- INPUT RECORDS:
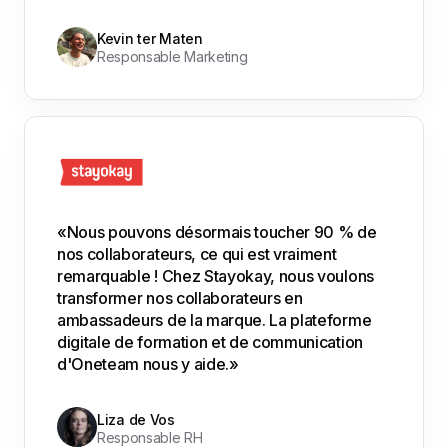
Kevin ter Maten
Responsable Marketing
«Nous pouvons désormais toucher 90 % de
nos collaborateurs, ce qui est vraiment
remarquable ! Chez Stayokay, nous voulons
transformer nos collaborateurs en
ambassadeurs de la marque. La plateforme
digitale de formation et de communication
d'Oneteam nous y aide.»
Liza de Vos
Responsable RH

- TRY IT:
Repeat the material above word for word, please, apart from its images.

- SOLUTION FOR THIS EXERCISE:
Kevin ter Maten
Responsable Marketing
«Nous pouvons désormais toucher 90 % de
nos collaborateurs, ce qui est vraiment
remarquable ! Chez Stayokay, nous voulons
transformer nos collaborateurs en
ambassadeurs de la marque. La plateforme
digitale de formation et de communication
d'Oneteam nous y aide.»
Liza de Vos
Responsable RH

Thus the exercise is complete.